8.2. Disclaimers. EXCEPT AS EXPRESSLY PROVIDED HEREIN, NEITHER PARTY MAKES ANY WARRANTY OF ANY KIND, WHETHER EXPRESS, IMPLIED, STATUTORY OR OTHERWISE, AND EACH PARTY SPECIFICALLY DISCLAIMS ALL IMPLIED WARRANTIES, INCLUDING ANY IMPLIED WARRANTY OF MERCHANTABILITY, FITNESS FOR A PARTICULAR PURPOSE OR NON-INFRINGEMENT, TO THE MAXIMUM EXTENT PERMITTED BY APPLICABLE LAW. CONTENT AND BETA SERVICES ARE PROVIDED “AS IS,” EXCLUSIVE OF ANY WARRANTY WHATSOEVER. EACH PARTY DISCLAIMS ALL LIABILITY AND INDEMNIFICATION OBLIGATIONS FOR ANY HARM OR DAMAGES CAUSED BY ANY THIRD-PARTY HOSTING PROVIDERS AND OTAS.

9. INDEMNIFICATION

9.1. Indemnification. You will defend Us against any claim, demand, suit or proceeding made or brought against Us by a third party, including but not limited to OTAs and Your customers, for any alleged non-fulfilment of Your obligations to them (each a “Claim Against Us”), and You will indemnify Us from any damages, attorney fees and costs finally awarded against Us as a result of, or for any amounts paid by Us under a settlement approved by You in writing of, a Claim Against Us, provided We give You all reasonable assistance, at Your expense.

10. LIMITATION OF LIABILITY

10.1. Limitation of Liability.
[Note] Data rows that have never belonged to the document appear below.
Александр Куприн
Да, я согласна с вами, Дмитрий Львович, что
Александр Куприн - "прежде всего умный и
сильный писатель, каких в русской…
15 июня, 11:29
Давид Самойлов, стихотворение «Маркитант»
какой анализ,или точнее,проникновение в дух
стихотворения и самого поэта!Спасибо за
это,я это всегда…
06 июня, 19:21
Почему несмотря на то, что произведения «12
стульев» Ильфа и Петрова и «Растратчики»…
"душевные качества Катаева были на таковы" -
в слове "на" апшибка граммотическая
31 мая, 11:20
IN NO EVENT SHALL OUR AGGREGATE LIABILITY TOGETHER WITH ALL OF OUR AFFILIATES ARISING OUT OF OR RELATED TO THIS AGREEMENT EXCEED THE TOTAL AMOUNT PAID BY YOU AND YOUR AFFILIATES HEREUNDER FOR THE SERVICES GIVING RISE TO THE LIABILITY IN THE TWELVE MONTHS PRECEDING THE FIRST INCIDENT OUT OF WHICH THE LIABILITY AROSE. THE FOREGOING LIMITATION WILL APPLY WHETHER AN ACTION IS IN CONTRACT OR TORT AND REGARDLESS OF THE THEORY OF LIABILITY. 10.2. Exclusion of Consequential and Related Damages. IN NO EVENT WILL EITHER PARTY OR ITS AFFILIATES HAVE ANY LIABILITY ARISING OUT OF OR RELATED TO THIS AGREEMENT FOR ANY LOST PROFITS, REVENUES, GOODWILL, OR INDIRECT, SPECIAL, INCIDENTAL, CONSEQUENTIAL, COVER, BUSINESS INTERRUPTION OR PUNITIVE DAMAGES, WHETHER AN ACTION IS IN CONTRACT OR TORT AND REGARDLESS OF THE THEORY OF LIABILITY, EVEN IF A PARTY OR ITS AFFILIATES HAVE BEEN ADVISED OF THE POSSIBILITY OF SUCH DAMAGES OR IF A PARTY’S OR ITS AFFILIATES’ REMEDY OTHERWISE FAILS OF ITS ESSENTIAL PURPOSE. THE FOREGOING DISCLAIMER WILL NOT APPLY TO THE EXTENT PROHIBITED BY LAW.

11. TERM AND TERMINATION

11.1 Term of Agreement. This Agreement commences on the date You first accept it and continues until terminated in accordance with this Clause 11.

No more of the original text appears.